## WORK TO BE COMPLETED
Across all the lines of the following material, count those that include the word "анализы" and give only the result.

++++

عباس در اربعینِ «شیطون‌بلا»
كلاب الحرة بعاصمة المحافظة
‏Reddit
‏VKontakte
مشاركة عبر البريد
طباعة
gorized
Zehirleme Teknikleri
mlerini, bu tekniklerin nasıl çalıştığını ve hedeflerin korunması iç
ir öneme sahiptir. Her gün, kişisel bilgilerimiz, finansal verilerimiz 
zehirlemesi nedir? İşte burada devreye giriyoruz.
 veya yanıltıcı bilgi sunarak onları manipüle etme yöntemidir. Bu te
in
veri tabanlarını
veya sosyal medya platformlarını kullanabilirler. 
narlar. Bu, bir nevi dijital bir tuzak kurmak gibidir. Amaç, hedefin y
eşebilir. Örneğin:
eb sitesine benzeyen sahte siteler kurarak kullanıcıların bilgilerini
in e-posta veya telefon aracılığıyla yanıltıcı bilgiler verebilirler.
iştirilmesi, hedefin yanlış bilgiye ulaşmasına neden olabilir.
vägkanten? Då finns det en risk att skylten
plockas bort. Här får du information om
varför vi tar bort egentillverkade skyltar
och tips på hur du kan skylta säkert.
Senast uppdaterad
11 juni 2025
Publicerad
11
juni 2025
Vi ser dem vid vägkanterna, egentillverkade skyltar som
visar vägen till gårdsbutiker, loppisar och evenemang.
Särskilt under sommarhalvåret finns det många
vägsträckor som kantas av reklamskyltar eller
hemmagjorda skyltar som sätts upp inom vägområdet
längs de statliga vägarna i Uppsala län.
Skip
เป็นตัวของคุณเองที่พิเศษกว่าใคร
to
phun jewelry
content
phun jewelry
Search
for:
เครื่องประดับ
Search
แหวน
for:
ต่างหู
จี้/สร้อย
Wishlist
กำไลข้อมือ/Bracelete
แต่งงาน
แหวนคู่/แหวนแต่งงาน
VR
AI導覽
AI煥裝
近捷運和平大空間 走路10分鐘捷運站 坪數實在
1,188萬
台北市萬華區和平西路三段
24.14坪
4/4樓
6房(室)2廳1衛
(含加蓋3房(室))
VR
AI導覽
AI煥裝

++++

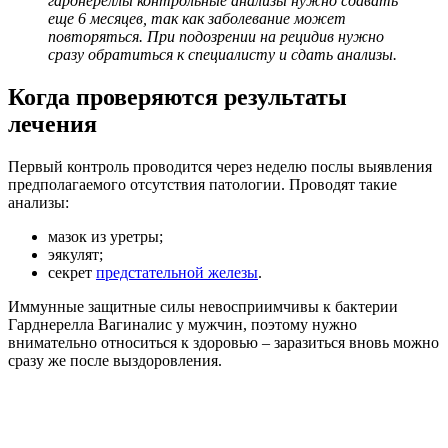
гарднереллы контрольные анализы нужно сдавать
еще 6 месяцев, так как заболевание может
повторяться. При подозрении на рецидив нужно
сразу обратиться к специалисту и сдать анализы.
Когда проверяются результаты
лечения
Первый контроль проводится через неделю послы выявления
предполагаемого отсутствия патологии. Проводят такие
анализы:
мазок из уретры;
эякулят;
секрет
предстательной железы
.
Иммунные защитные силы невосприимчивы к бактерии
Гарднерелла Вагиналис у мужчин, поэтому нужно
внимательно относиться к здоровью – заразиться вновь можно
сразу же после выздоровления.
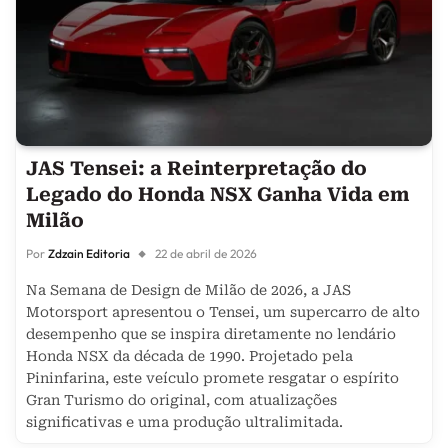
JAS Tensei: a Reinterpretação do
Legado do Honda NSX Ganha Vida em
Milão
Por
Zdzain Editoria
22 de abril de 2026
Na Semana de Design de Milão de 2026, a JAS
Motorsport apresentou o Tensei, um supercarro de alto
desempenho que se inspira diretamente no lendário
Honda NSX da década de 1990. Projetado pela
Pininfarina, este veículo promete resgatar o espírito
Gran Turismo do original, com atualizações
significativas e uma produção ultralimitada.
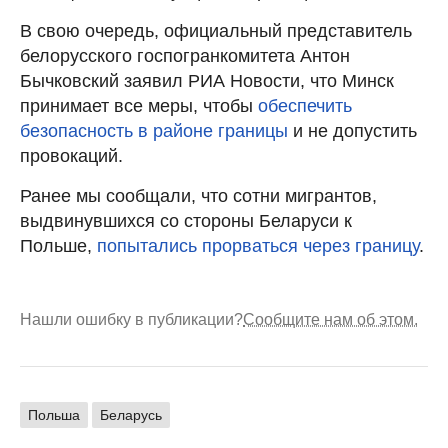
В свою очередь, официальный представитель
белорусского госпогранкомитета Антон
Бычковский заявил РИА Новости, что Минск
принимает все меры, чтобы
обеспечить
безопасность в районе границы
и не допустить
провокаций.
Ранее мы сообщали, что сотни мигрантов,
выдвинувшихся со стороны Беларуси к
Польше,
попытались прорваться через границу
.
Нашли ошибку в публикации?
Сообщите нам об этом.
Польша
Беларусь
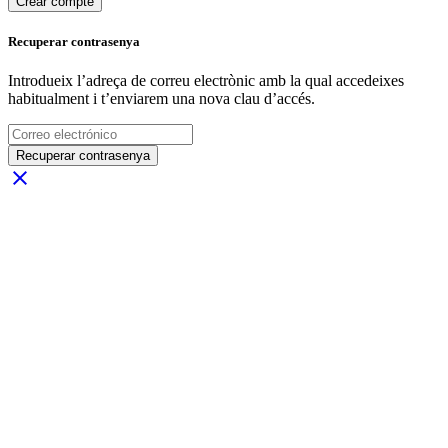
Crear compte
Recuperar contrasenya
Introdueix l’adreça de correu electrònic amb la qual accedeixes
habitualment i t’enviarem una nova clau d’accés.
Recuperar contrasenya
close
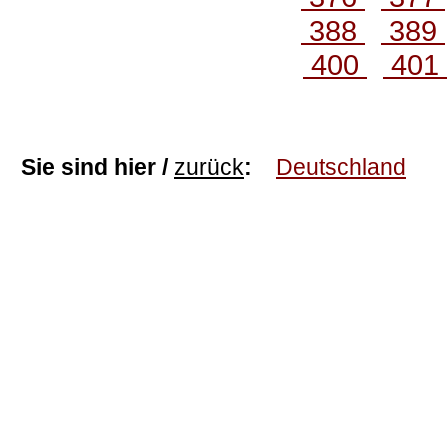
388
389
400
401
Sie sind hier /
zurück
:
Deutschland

++++

## RESULT BELOW
3